Но я бегать не стал, сел только на кровати. И вижу — не в палатке я, а в комнате какой-то странной, цветной. В оранжевой? Нет, скорее в бежевой. Или… В цвет портвейна. И валяются в этой комнате мешки и свертки разные. Здоровые, не в подъем, средние и совсем маленькие, с наперсток. А между свертками лежат всякие старинные предметы. Бочки, чемоданы, пишущая машинка, фотоаппарат. Карты с непонятными фигурами. Домино. Старый дырявый глобус, несколько больших увеличительных стекол в роговых оправах с изящными изогнутыми ручками, латунные аптекарские весы, сито… Всего не перечислишь. В руках у меня, сам не знаю откуда, фонарик. Что-то сказало во мне — встань и ищи. Я встал и искать начал. Фонариком свечу и ищу. Что ищу? Не знаю. Открыл большой пыльный чемодан. Там старые игрушки, безрукие куклы, два ржавых вагона от детской железной дороги, губная гармошка, карандаши, будильник, открытки с тетками какими-то. Посмотрел, надоело. Раскрыл мешки. В некоторых зерно хранилось, а в других — вроде шерсть или лен. черт его знает. Какие-то мотки, шкурки, нитки, прялки… Пересыпал долго зерна из руки в руку, щупал шерсть. И все мне казалось, что не один я в той комнате, а много нас, одинаковых, и все мы что-то ищем. Схватил один такой длинный кусок шелка. А другой тот же кусок взял, только с другого конца. И давай они шелк каждый на себя тянуть. Тянут. Сопят, слюной брызжут. Присмотрелся я к ним — ба! Это Гусев и Лебедев, только одеты как-то странно, в кожаные пальто с поясами, в буденовках.

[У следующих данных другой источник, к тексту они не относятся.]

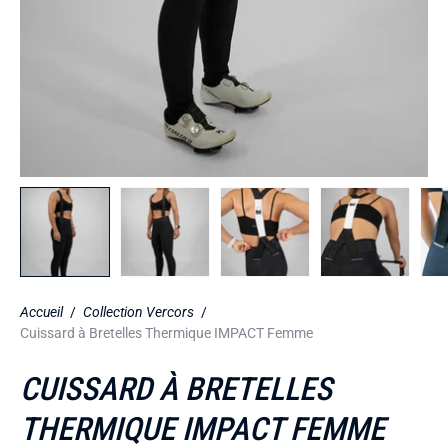
Accueil
/
Collection Vercors
/
Cuissard à Bretelles Thermique IMPACT Femme
CUISSARD À BRETELLES
THERMIQUE IMPACT FEMME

Жутко мне стало. Открыл я одну бочку, влез в нее и крышкой изнутри закрылся. Чтобы как в детстве — домик. На внутренней стенке — забавная картинка. Старуха гадкая в зеркало смотрится, а зеркало красотку показывает. Рядом лежит огромная лягушка, ноги расставила, а аист ей клювом прямо туда. Тут фонарик у меня погас.